Bugün halen antisemit bir gazetede “Yahudiler, Ermeniler, Rumlar” diye başlayan ve ötekileştiren bir haber okusam ilk 6-7 Eylül’ü hatırlarım. Ne zaman Beyoğlu’nda ellerinde pankartlarla yürüyen güruhlar görsem 6-7 Eylül’ün nasıl olabildiği gözümde canlanır. Galata’daki evinde eşi ve kızlarının önünde sırf canını korumak, evini talan etmeye gelenlere “Ben onlardan değilim, sünnetliyim” diyebilmek için pantolonunu indirmek zorunda kalan Yahudi babanın dramı içimi cızlatır. Beşiktaş’ın orta yerinde mahallenin en güzel kızının ırzına geçmeye çalışan, mezarlara girip ölülerin kemiklerini çıkaran, işkence yapan, papazları sünnet edip, sakallarını kesen canilerle aynı ülkede yaşamış olduğumu düşünür, insanlığımdan utanırım. Yaşananlardan birkaç gün sonra Patrik zararların telafi ve tamir edileceğini belirtip, cemaate burada kalmalarını rica ederken, kalabalıktan çıkan bir kadının “Patrik cenapları, kızım saldırganlardan biri tarafından tecavüze uğradı. Peki, onu ve onunla aynı kaderi paylaşmış olan kızlarımızı nasıl tamir edeceksiniz?” sorusu halen kulağımda yankılanır.

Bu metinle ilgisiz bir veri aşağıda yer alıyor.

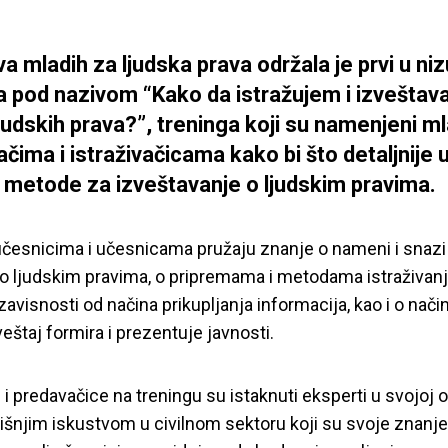
iva mladih za ljudska prava održala je prvi u niz
a pod nazivom “Kako da istražujem i izveštav
ljudskih prava?”, treninga koji su namenjeni m
ačima i istraživačicama kako bi što detaljnije 
i metode za izveštavanje o ljudskim pravima.
učesnicima i učesnicama pružaju znanje o nameni i snazi
 o ljudskim pravima, o pripremama i metodama istraživanj
 zavisnosti od načina prikupljanja informacija, kao i o nač
veštaj formira i prezentuje javnosti.
 i predavačice na treningu su istaknuti eksperti u svojoj o
šnjim iskustvom u civilnom sektoru koji su svoje znanje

Bu topraklarda bir daha 6-7 Eylül yaşanmasın diye sorumluluk duymalı, özür dilemeli ve tüm samimiyetimizle barışı ön planda tutup, Tanrı’dan bizlere bu acıyı bir daha yaşatmamasını dilemeliyiz. Gençlerimize yaşananları anlatmalı, ülkemizde yaşayan ve herhangi bir nedenden dolayı zor durumda olan hangi toplum olursa olsun, çoğulcu yaşamın kurallarından çıkmadan olaylar karşısında sakin, galeyana gelmeden ve düşünerek hareket etmeleri gerektiğini öğretmeliyiz. Geriye dönüşü olmayan ve pişman olacağımız hareketlerden toplumca uzak durmalıyız. Her şeyden evvel ve daha da geç kalmadan yaşadıklarımızla yüzleşmeliyiz. Toplumun bir kesiminin nasıl olur da başka bir kesimini düşman olarak algılayabildiğini, yaşananları öğrenip, anlayabildiğimiz an ilerde yeni 6-7 Eylül’lerin yaşanabilme ihtimalini belki engelleyebiliriz. Bir daha asla yaşanmaması dileğiyle…
1 Bu makalenin yazımında Serdar Korucu’nun hazırladığı ‘Patriklik Fotoğrafçısı Dimitrios Kalumenos’un objektifi’nden 6/7 Eylül 1955’ kitabından ve Rıfat N. Bali’nin 6-7 Eylül 1955 Olayları Tanıklar – Hatıralar kitabından yararlanılmıştır.